Первый подход опирается на последовательное признание случайности отделения Прибалтики и основывается на долгосрочной стратегии по возврату утраченных народов и пространств. Второй подход выражает готовность признать реальность и смириться с утратой, однако при сохранении и защите некоторых неотъемлемых интересов России как одной из ведущих держав в балтийском регионе. Проявления первого подхода могут состоять в мерах ресурсной блокады, финансовых преград, ужесточения пограничного контроля. Далее логично следуют попытки спровоцировать внутреннюю настабильность с политическими кризисами и массовыми волнениями и навязывание военно-политического союза в той или иной форме. Можно обойтись даже без апофеоза в виде танкового сценария.

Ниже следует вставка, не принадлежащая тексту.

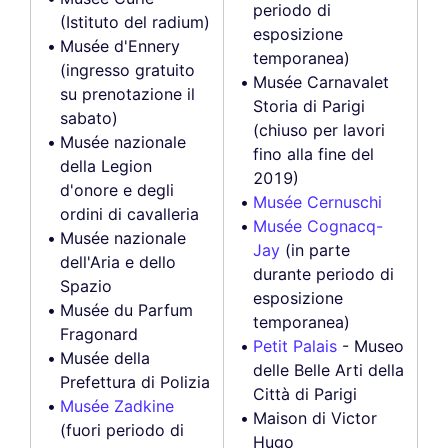
periodo di
(Istituto del radium)
esposizione
Musée d'Ennery
temporanea)
(ingresso gratuito
Musée Carnavalet
su prenotazione il
Storia di Parigi
sabato)
(chiuso per lavori
Musée nazionale
fino alla fine del
della Legion
2019)
d'onore e degli
Musée Cernuschi
ordini di cavalleria
Musée Cognacq-
Musée nazionale
Jay
(in parte
dell'Aria e dello
durante periodo di
Spazio
esposizione
Musée du Parfum
temporanea)
Fragonard
Petit Palais
- Museo
Musée della
delle Belle Arti della
Prefettura di Polizia
Città di Parigi
Musée Zadkine
Maison di Victor
(fuori periodo di
Hugo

Интернационализация проблем имеет значительно больше сложностей, однако значительно менее взрывоопасна, как в региональном плане, так и в контексте отношений с НАТО и с Западом в целом. Если хочется избавиться от транзитной зависимости России в Балтии, то нужно пробивать проект коридора - автострады через Белоруссию и Польшу на Калининградскую область. Нужно вкладывать средства в строительство терминалов в Невской губе, а также расширять пропускную способность железной дороги через Питер на Хельсинки. Если Москву всерьез, а не на словах волнуют факты дискриминации русских Балтии, нужно использовать любую возможность в рамках ОБСЕ, Совета Европы, Международного суда, комиссий ООН и других органов, чтобы дискриминаторы осознали свою неправоту. Если неумелые и робкие попытки со стороны Москвы исправить несправедливости встречали кривые ухмылки и презрительные отговорки, то испорченный послужной список в глазах Европы может обернуться не просто пятном на репутации, но и ощутимой потерей инвестиций. Наконец, с расширением НАТО недопустимо повторять ошибки Горбачева периода "сдачи" бывшего лагеря социализма в Европе. Хотелось медленно и понемногу, упирались по каждой строчке в формулировках об объединении Германии, а получился обвал - сразу все и радикально. Уже сейчас ясно, что при любом президенте Польше в НАТО - быть. Такая же картина и в отношении Праги и Будапешта. Почему же не признать неизбежного - с упреждением, закрепив заранее предельные границы экспансии НАТО. Главное - исключить во всех вариантах Украину и Балтию.
Говорят, что политика - это искусство возможного. Хотелось бы рассчитывать на то, что хозяин высотного здания на Смоленской-Сенной будет ставить перед собой лишь реальные цели. Равно как и перед Россией также.